Ponctuellement, sur CloneWeb, je tente de vous faire découvrir d’autres choses que les grosses productions hollywoodiennes.
En France et en Europe, il existe des gens talentueux travaillant sur d’excellents courts (et même long) métrages orientés fantastique-horreurs, le cinéma dit « de genre ». Certaines de ces productions méritent qu’on s’y attarde parce qu’il y a derrière un potentiel qui pourrait intéresser Hollywood ou du moins plaire à son public.
C’est notamment le cas de Roches Rouges, un survival réalisé par Rodolphe Bonnet dont voici le détail.

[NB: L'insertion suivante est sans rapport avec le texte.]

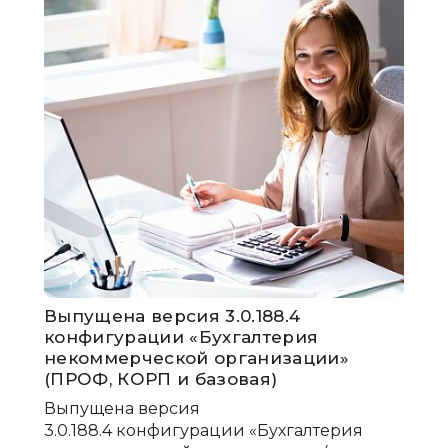
Выпущена версия 3.0.188.4
конфигурации «Бухгалтерия
некоммерческой организации»
(ПРОФ, КОРП и базовая)
Выпущена версия
3.0.188.4 конфигурации «Бухгалтерия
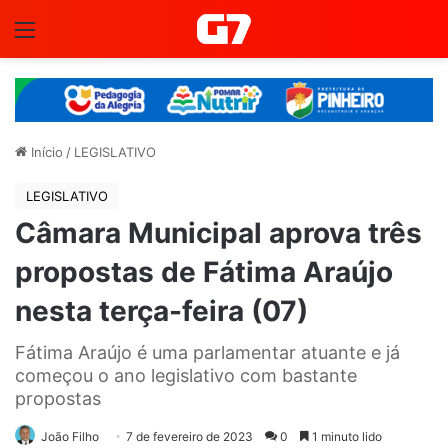
Menu
Início
/
LEGISLATIVO
LEGISLATIVO
Câmara Municipal aprova três
propostas de Fátima Araújo
nesta terça-feira (07)
Fátima Araújo é uma parlamentar atuante e já
começou o ano legislativo com bastante
propostas
João Filho
7 de fevereiro de 2023
0
1 minuto lido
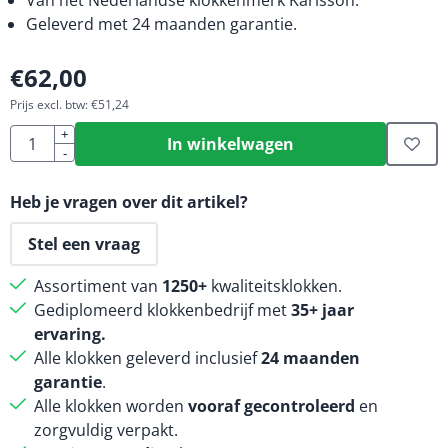
Geleverd met 24 maanden garantie.
€
62,00
Prijs excl. btw:
€
51,24
Aantal
+
In winkelwagen
-
Heb je vragen over dit artikel?
Stel een vraag
Assortiment van
1250+
kwaliteitsklokken.
Gediplomeerd klokkenbedrijf met
35+ jaar
ervaring.
Alle klokken geleverd inclusief
24 maanden
garantie
.
Alle klokken worden
vooraf gecontroleerd
en
zorgvuldig verpakt.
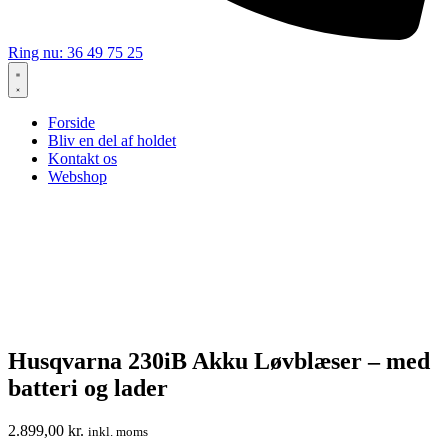
Ring nu: 36 49 75 25
Forside
Bliv en del af holdet
Kontakt os
Webshop
Husqvarna 230iB Akku Løvblæser – med
batteri og lader
2.899,00
kr.
inkl. moms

A venir ensuite deux interventions sur le film…
N’hésitez pas à laisser vos avis, bons ou mauvais, ils seront lus et pris en compte par les intéressés.
Attention, des images de la vidéo peuvent choquer

17 août 1997. France.
Quatre amis quittent Grenoble pour se rendre au lac des Roches Rouges.
Ils ne parviendront jamais à destination.
Encore aujourd’hui, leur disparition reste un mystère pour les autorités et leurs proches.

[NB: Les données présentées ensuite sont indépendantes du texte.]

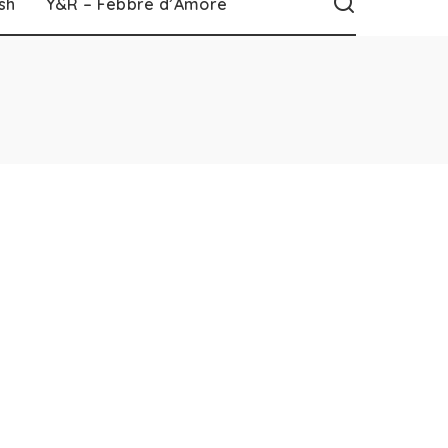
sh
Y&R – Febbre d’Amore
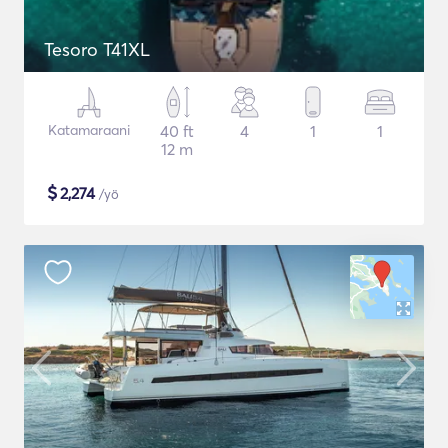
Tesoro T41XL
Katamaraani
40 ft
4
1
1
12 m
$
2,274
/yö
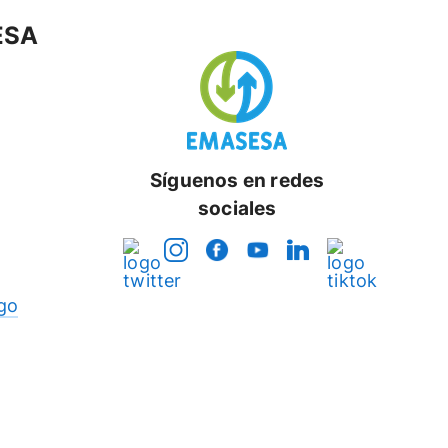
ESA
Síguenos en redes
sociales
go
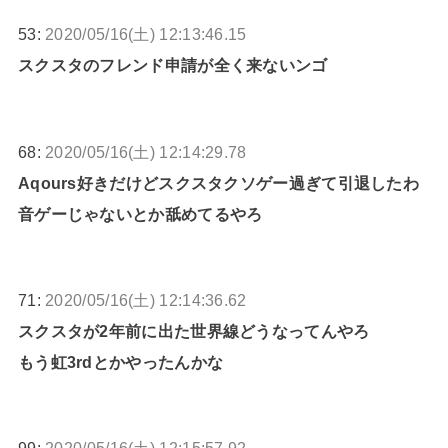
53:
2020/05/16(土) 12:13:46.15
スクスタのフレンド申請が全く来ないンゴ
68:
2020/05/16(土) 12:14:29.78
Aqours好きだけどスクスタクソゲー過ぎて引退したわ
音ゲーじゃないとか舐めてるやろ
71:
2020/05/16(土) 12:14:36.62
スクスタが2年前に出た世界線どうなってんやろ
もう虹3rdとかやったんかな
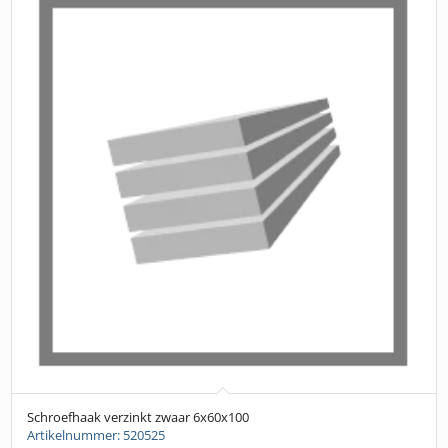
Schroefhaak verzinkt zwaar 6x60x100
Artikelnummer: 520525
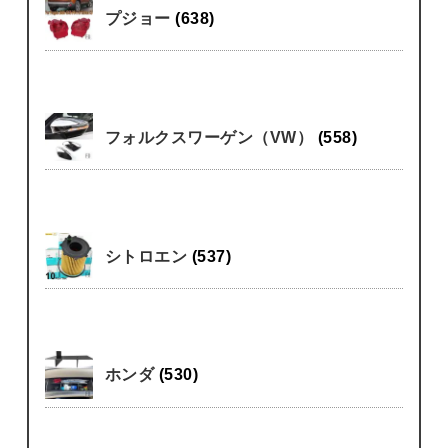
プジョー
(638)
フォルクスワーゲン（VW）
(558)
シトロエン
(537)
ホンダ
(530)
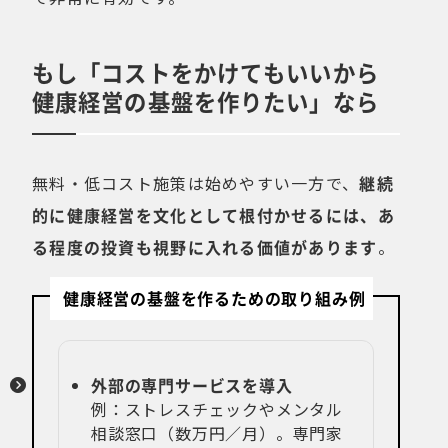
もし「コストをかけてもいいから
健康経営の基盤を作りたい」なら
無料・低コスト施策は始めやすい一方で、
継続
的に健康経営を文化として根付かせるには、あ
る程度の投資も視野に入れる価値があります
。
健康経営の基盤を作るための取り組み例
外部の専門サービスを導入
例：ストレスチェックやメンタル
相談窓口（数万円／月）。専門家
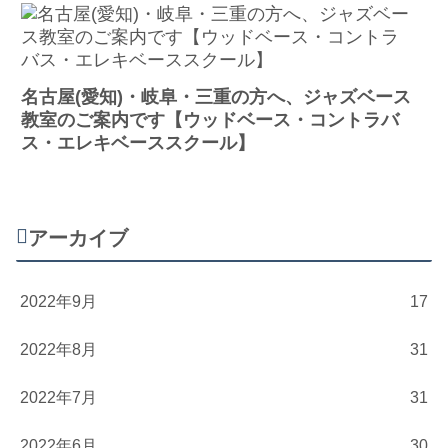
名古屋(愛知)・岐阜・三重の方へ、ジャズベース
教室のご案内です【ウッドベース・コントラバ
ス・エレキベーススクール】
アーカイブ
2022年9月
17
2022年8月
31
2022年7月
31
2022年6月
30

Rodolphe Bonnet, la trentaine, a déjà une dizaine de courts métrages à son actif. Aujourd’hui, il se balade de festival en festival pour livrer son projet le plus abouti : Roches Rouges.
Prenez deux jolies jeunes filles et deux mecs cool, faites les tomber en panne d’essence dans un coin de campagne perdu. Ajoutez deux personnages barjos et sanguinaires qui occupent les lieux et vous avez tous les éléments pour passer trente minutes scotché à votre canapé.
Et ça marche.
Pourquoi ?
Parce que Rodolphe maitrise sa caméra : tremblante mais pas trop, parfois très bien placée (d’excellents plans à ras du sol). Parce qu’il maitrise aussi son rythme : juste ce qu’il faut de background aux personnages victimes puis un enchainement de scènes très juste sans jamais basculer dans le cliché incohérent de beaucoup de survivals (du genre « séparons nous, c’est mieux »).

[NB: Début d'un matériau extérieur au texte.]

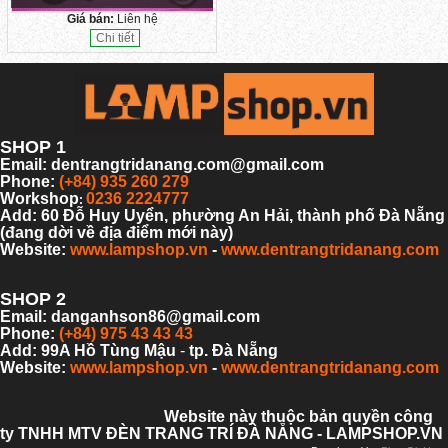
Giá bán:
Liên hệ
Chi tiết
SHOP 1
Email: dentrangtridanang.com@gmail.com
Phone:
(+84) 935 260 279
Workshop
0236 2224777
:
Add: 60 Đỗ Huy Uyển, phường An Hải,
thành phố Đà Nẵng
(đang dời về địa điểm mới này)
Website:
www.lampshop.vn
-
www.dentrangtridanang.com
SHOP 2
Email: danganhson86@gmail.com
Phone:
(+84) 975 43 43 43
Add: 99A Hồ Tùng Mậu
-
tp. Đà Nẵng
Website:
www.lampshop.vn
-
www.dentrangtridanang.com
Website này thuộc bản quyền công
ty TNHH MTV ĐÈN TRANG TRÍ ĐÀ NẴNG - LAMPSHOP.VN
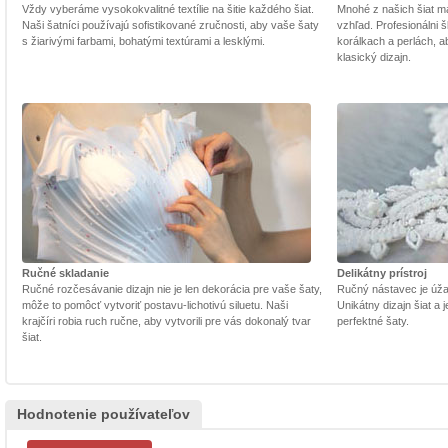
Vždy vyberáme vysokokvalitné textílie na šitie každého šiat.
Mnohé z našich šiat m
Naši šatníci používajú sofistikované zručnosti, aby vaše šaty
vzhľad. Profesionálni š
s žiarivými farbami, bohatými textúrami a lesklými.
korálkach a perlách, a
klasický dizajn.
Ručné skladanie
Delikátny prístroj
Ručné rozčesávanie dizajn nie je len dekorácia pre vaše šaty,
Ručný nástavec je úžasn
môže to pomôcť vytvoriť postavu-lichotivú siluetu. Naši
Unikátny dizajn šiat a
krajčíri robia ruch ručne, aby vytvorili pre vás dokonalý tvar
perfektné šaty.
šiat.
Hodnotenie používateľov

Parce que le casting est très bon. C’est souvent ce qui cloche dans l’univers du court, les acteurs sont parfois amateurs, ou mal dirigés. Ici, les acteurs sont très justes, très pro. Mentions particulières à Emmanuel Bonami (dont la voix est connue du grand public, notamment pour être celle en Français de Solid Snake – héros des jeux vidéos Metal Gear Solid), délicieux sadique pervers avec son petit sourire en coin et à Sophie Chamoux dont le personnage subit visuellement les tortures de ses compagnons avant de se retourner contre son bourreau, passant de la terreur à la colère (la scène où elle bascule d’un sentiment à l’autre est particulièrement réussie).
Enfin, parce que la fin est bien trouvée. Et on n’en dira pas plus.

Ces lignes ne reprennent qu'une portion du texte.